Over it
What a dank and blurry day it is. It has been months since my last confession...I mean post. I can't really say that much else has happened in the way of my love life so to speak, it has been perfectly non-existant. And I have been really okay with that. I have been really okay with me. So much of my time had been spent concentrating on the minutae of every interaction with a certain male that I had forgotten what it is to just be me. I have begun making friends again. And although I knew it all along, men aren't pigs like I felt when Grey was a part of my life. It was just Grey that was the pig. Looking back I have to say this...What in the world was I thinking? I mean we all know thatI have always been attracted to nerdy guys my whole life, but this one wasn't even that smart! And If he isn't nerdy and smart well then I just can't see much point in it...can you? Yeah, and to make it a neat little package he had major issues!

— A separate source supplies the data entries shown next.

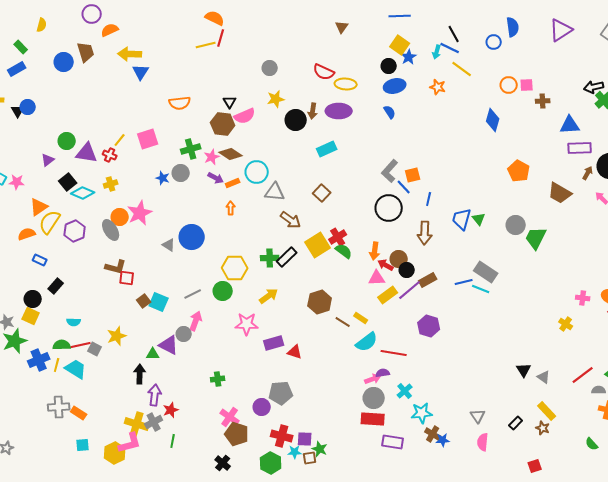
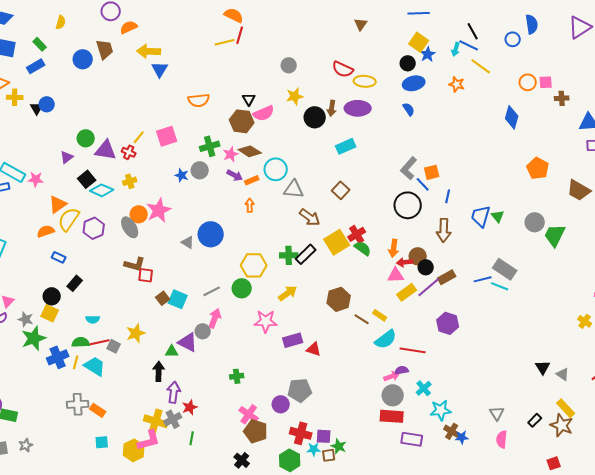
red arrow: (386, 265) -> (405, 262), turned -35
brown star: (543, 428) -> (562, 425), size x1.6

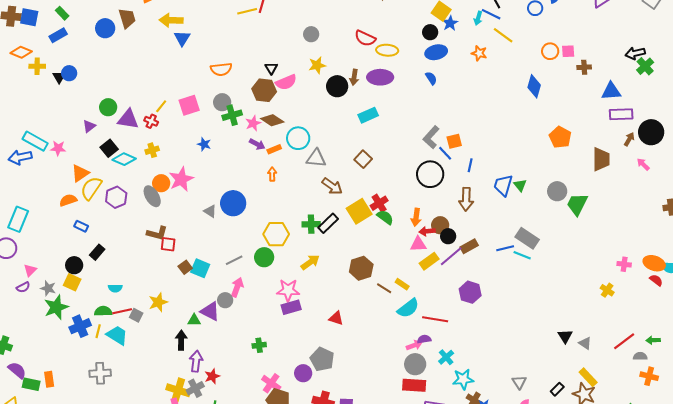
gray circle: (200, 170) -> (222, 102), moved
brown trapezoid: (579, 190) -> (601, 159), turned -120
purple rectangle: (293, 340) -> (291, 307), moved
gray pentagon: (300, 390) -> (322, 359), turned 30
orange rectangle: (98, 410) -> (49, 379), moved, turned 49

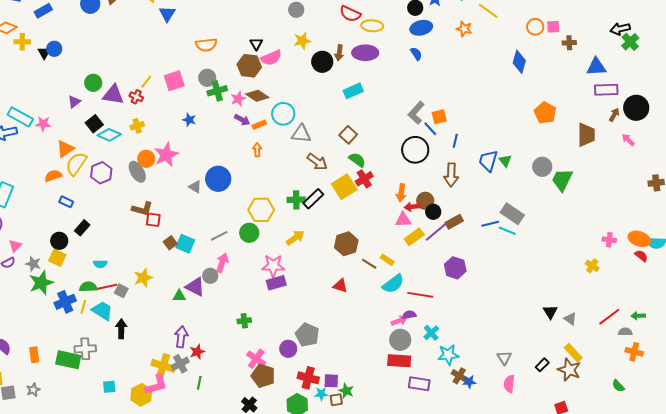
green semicircle: (385, 217) -> (357, 160), moved
red triangle: (336, 318) -> (340, 286), moved
black arrow: (181, 340) -> (121, 329), moved
green rectangle: (31, 384) -> (68, 360), moved, size x1.4

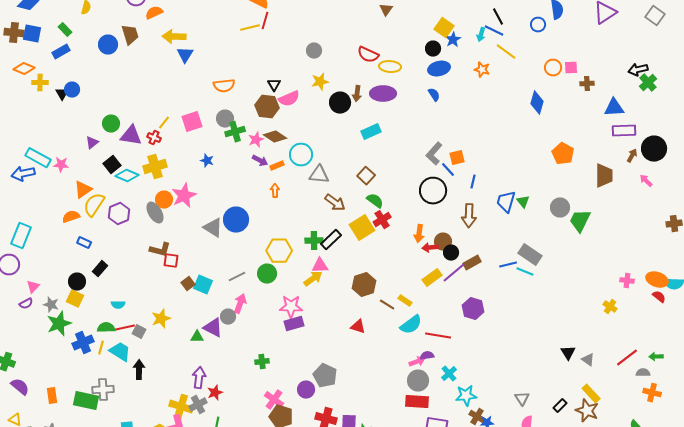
yellow cross: (137, 126) -> (155, 167), size x1.6
gray triangle: (195, 187) -> (213, 228), size x1.5
pink triangle: (403, 220) -> (320, 266), moved

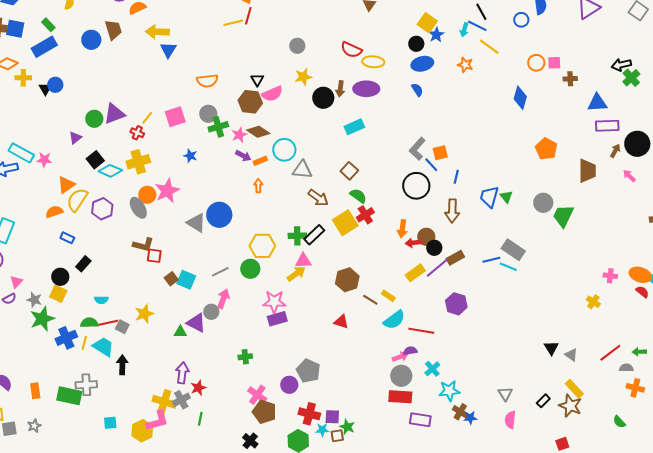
blue rectangle: (61, 52) -> (44, 47), size x1.4
purple triangle: (131, 136) -> (114, 114), moved, turned -30

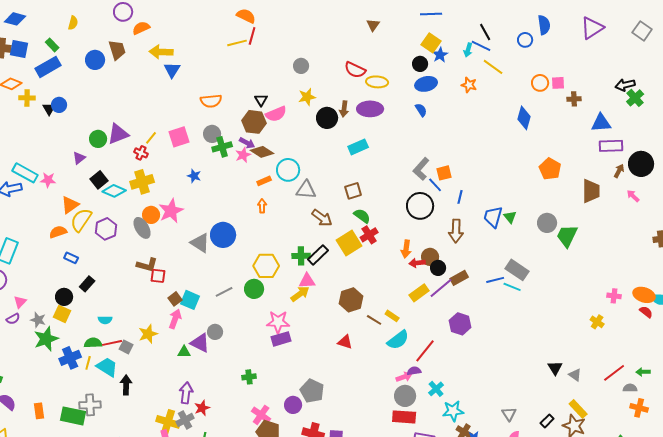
purple arrow: (243, 156) -> (247, 143), moved
brown square: (349, 171) -> (353, 191), turned 30
pink arrow: (223, 299) -> (175, 319), moved
red line: (421, 331) -> (425, 351), turned -60

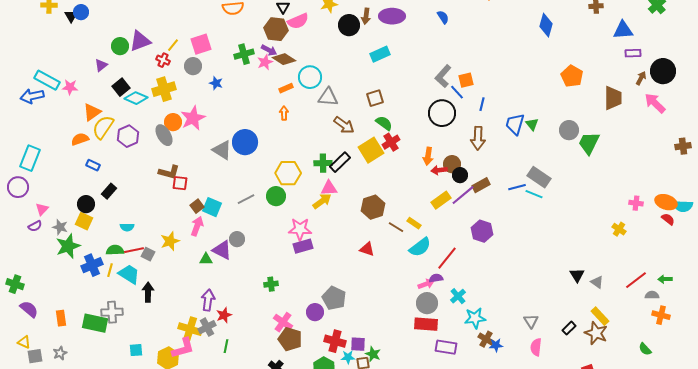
gray circle: (212, 134) -> (193, 66), moved
purple rectangle: (611, 146) -> (633, 53), size x0.7
pink arrow: (633, 196) -> (655, 103), size x1.6

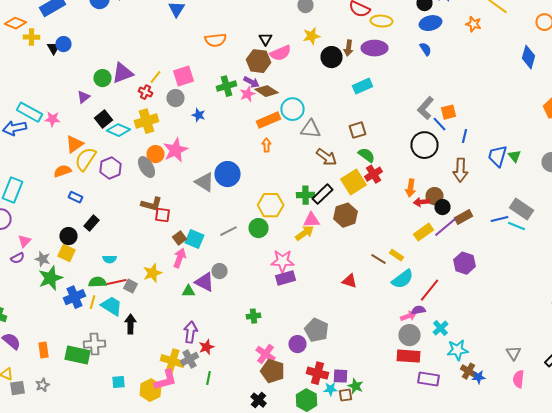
orange rectangle: (286, 88) -> (268, 120), size x1.6
brown hexagon: (373, 207) -> (346, 215), moved

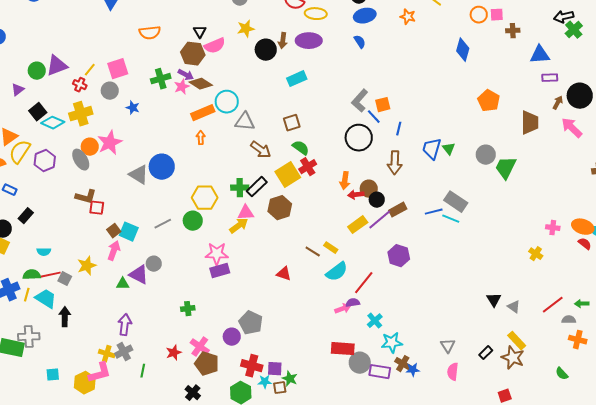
gray circle: (410, 335) -> (360, 363), moved
red star: (206, 347) -> (174, 353), moved
yellow cross: (172, 361) -> (107, 354), size x0.7
purple rectangle: (428, 379) -> (380, 372), moved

Okay and to be fair I had some weighty issues of my own, but at least I was considerate enough to not really bring it into our relationship. Chalk it up to a life experience that I needed to grow.
So now I am making friends again, and it feels really good. Not that there is anything wrong with ANY of my current friends I love them very much. It isn't often that someone calls you just to sing "You Are My Sunshine...hoochie!" when you are down or bring you flowers at work when you get a promotion or better yet just ot say Happy Un Valentine's day! But I realized that variety is the spice of life...ugh I know what a cliche! But oh so true. And who knows maybe one day, over time and troubles, one of my new friends will be the one I have been waiting for all this time.